The man on the porch was wearing leather driving shoes and fitted red shorts the color of the cooked lobsters and a white button-down linen shirt that looked cool despite its long sleeves, which he had rolled up to his elbows. He was impressively tan. Dark hair coated his calves and rose up from the top button of his shirt and rose thickly back, in waves, from his noble brow.

“Are you Ada?” he asked her, after greeting Liston, and she added another accent to her mental list of sounds to ponder and reproduce. She nodded.

“A pleshure. I’m Giordi,” he said, and introduced himself by kissing her one time on each cheek. Ada was used to this exchange from interactions with her father’s many European colleagues, and from the many graduate students who had come to the Bit from other parts of the world; but it never failed to fluster her and to make her feel impossibly self-conscious, aware of her physical self in a way she did not like to be. There was the feeling always that she should be prettier than she was. That she should be better dressed, more put together. Like Giordi. Like some of the other members of the lab, Charles-Robert, Hayato. Unlike Liston, who dyed her hair a tinny red and sometimes wore clothes that were too young for her, and unlike David, who prided himself on caring more about almost everything than clothing. Food, yes; science, yes; Ada, yes; clothing, no. And he expected this of Ada also—that she would rank her wants in the same order he ranked his own. The wants she did not tell him about (cable television, Nancy Drew books, a waterfall of bangs like Liston’s, a hair accessory called a banana clip that looked something like a foothold trap) felt to Ada shameful and perverse. They felt to her ignoble.

“Would you like a drink?” she asked Giordi, as she had been taught, and then she led him down the hallway toward the kitchen, where David greeted him. Giordi took the gin rickey in his hands, putting his lips to the rim of the glass, ignoring the straw.

“Did you made these?” he asked Ada, about the drink, and she told him that she did, fixating on the grammatical mix-up he had let slip, pondering its structure.

“Delicious,” he said. “Wherever did you learn.”

“From my father,” she told him.

She had learned everything from her father.

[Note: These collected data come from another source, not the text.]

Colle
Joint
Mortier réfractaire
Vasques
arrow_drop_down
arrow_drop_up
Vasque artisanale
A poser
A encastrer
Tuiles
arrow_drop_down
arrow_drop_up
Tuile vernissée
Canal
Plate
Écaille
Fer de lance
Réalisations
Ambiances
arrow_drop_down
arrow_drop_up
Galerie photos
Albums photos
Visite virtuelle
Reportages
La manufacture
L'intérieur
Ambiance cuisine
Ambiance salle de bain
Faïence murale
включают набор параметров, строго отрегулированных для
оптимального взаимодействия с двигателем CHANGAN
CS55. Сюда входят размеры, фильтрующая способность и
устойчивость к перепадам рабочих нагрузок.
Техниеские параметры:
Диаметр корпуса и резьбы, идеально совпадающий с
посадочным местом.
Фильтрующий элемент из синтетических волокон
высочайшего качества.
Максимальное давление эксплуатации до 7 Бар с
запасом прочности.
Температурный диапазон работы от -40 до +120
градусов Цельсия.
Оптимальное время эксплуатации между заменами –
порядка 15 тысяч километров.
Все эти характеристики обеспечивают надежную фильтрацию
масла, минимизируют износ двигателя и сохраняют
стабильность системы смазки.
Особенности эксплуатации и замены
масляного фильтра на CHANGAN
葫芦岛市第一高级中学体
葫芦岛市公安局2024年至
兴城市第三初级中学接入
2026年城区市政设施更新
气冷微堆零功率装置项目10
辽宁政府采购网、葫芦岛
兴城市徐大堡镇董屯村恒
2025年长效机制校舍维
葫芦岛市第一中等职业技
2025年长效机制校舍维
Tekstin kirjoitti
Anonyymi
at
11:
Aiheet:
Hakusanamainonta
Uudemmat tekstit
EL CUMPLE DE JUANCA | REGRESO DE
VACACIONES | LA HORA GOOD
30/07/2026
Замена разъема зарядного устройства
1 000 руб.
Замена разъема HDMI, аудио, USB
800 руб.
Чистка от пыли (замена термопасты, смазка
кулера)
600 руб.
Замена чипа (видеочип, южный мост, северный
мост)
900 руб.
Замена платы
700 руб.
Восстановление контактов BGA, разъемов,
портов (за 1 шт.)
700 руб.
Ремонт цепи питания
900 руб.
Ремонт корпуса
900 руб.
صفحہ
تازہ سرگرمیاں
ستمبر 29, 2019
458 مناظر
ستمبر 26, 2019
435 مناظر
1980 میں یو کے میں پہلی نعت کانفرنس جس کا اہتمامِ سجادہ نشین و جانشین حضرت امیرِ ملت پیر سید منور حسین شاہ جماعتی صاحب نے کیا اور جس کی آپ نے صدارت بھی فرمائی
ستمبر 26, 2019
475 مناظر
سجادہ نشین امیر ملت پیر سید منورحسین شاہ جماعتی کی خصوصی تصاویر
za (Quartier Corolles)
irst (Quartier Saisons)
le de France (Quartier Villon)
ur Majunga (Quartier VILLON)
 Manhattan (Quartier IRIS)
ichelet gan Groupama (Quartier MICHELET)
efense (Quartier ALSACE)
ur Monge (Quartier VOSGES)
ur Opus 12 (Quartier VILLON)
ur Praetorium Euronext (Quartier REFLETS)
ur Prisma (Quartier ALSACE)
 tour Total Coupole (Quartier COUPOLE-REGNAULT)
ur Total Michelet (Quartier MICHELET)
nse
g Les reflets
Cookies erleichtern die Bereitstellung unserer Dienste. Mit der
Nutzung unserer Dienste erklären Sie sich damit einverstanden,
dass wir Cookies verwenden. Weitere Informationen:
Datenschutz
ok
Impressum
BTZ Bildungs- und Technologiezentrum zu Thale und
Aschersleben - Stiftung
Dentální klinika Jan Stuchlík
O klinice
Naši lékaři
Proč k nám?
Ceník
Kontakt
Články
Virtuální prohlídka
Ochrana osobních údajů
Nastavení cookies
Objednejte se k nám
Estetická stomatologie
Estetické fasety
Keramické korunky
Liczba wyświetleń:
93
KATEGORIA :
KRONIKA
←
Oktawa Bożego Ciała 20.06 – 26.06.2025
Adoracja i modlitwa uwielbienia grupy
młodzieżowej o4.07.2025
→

Ada was twelve years old. She would have been in seventh grade that year, if she had been enrolled in a school. She had never kissed a boy, never held hands with a boy. Had never, in fact, intentionally been within the vicinity of a boy her own age for more than a few minutes. Nor a girl. Her only interaction with boys and girls her own age had been with the children of her father’s colleagues, who in general led more normal lives than she did—normalcy being a condition that her father disdained and she revered. And even these interactions had been cursory. Ada’s behavior around these children was absurd. When she got near them she drank them up. She took them in. She was silent. She watched them like a television show. She took note of every turn of phrase they used. Like, they said. Rad. Prolly. No way. As if. Freaky. Whatsername. Hang out. What’s up? Duh. Creep. Freaked out. They were freaked out by her, probably. She didn’t blame them.

Ada was much more accustomed to spending time with adults, and tonight she would have been very much at ease except that she could sense her father’s tension and it made her tense. He had always been a perfectionist when it came to his dinners, but tonight was extreme: he had been preparing for days, writing down lists, stopping at the store each evening for things he had forgotten. She could not articulate what was different in his demeanor, but it triggered a deep-seated uneasiness in her. It was a hair in her mouth or sand in her shoe. She looked at her father now: he was lifting up the mixing bowls to show Giordi the cooked lobsters on the countertops.

“Aragosta, sì?” asked her father, who prided himself on speaking enough of every language to get by in restaurants at the conferences he went to in Europe, in Asia.

But Giordi shook his head. “Those are astici,” he said. “Aragoste have the little things like . . .” he said, and he mimed spikes. “And they don’t have the big . . .” and he mimed claws, pinching his thumbs and his tightened fingers together.